- Required action -
Leave out the pictures and repeat every record exactly.

- Data supplied -
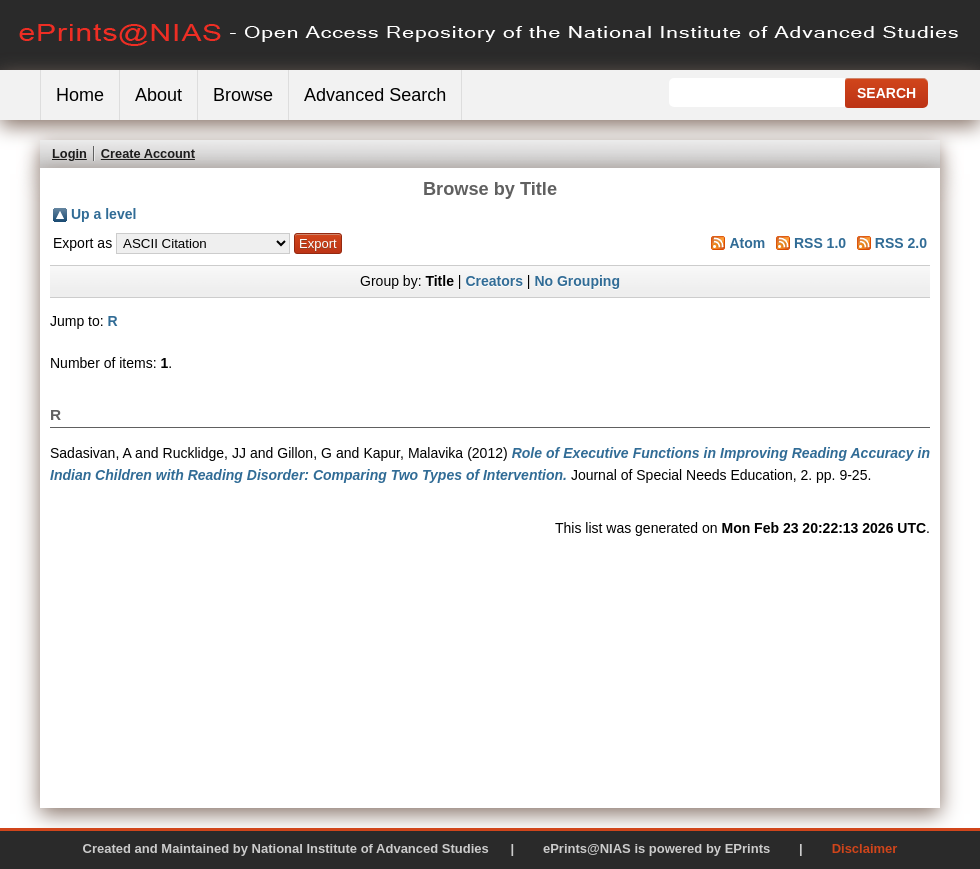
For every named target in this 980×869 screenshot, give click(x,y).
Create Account (148, 153)
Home (80, 95)
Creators (494, 281)
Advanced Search (375, 95)
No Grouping (577, 281)
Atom (747, 243)
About (158, 95)
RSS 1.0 (820, 243)
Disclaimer (865, 848)
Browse (243, 95)
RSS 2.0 (901, 243)
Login (69, 153)
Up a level (103, 214)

- Task result -
For every named target in this 980×869 screenshot, give click(x,y).
Create Account (148, 153)
Home (80, 95)
Creators (494, 281)
Advanced Search (375, 95)
No Grouping (577, 281)
Atom (747, 243)
About (158, 95)
RSS 1.0 (820, 243)
Disclaimer (865, 848)
Browse (243, 95)
RSS 2.0 (901, 243)
Login (69, 153)
Up a level (103, 214)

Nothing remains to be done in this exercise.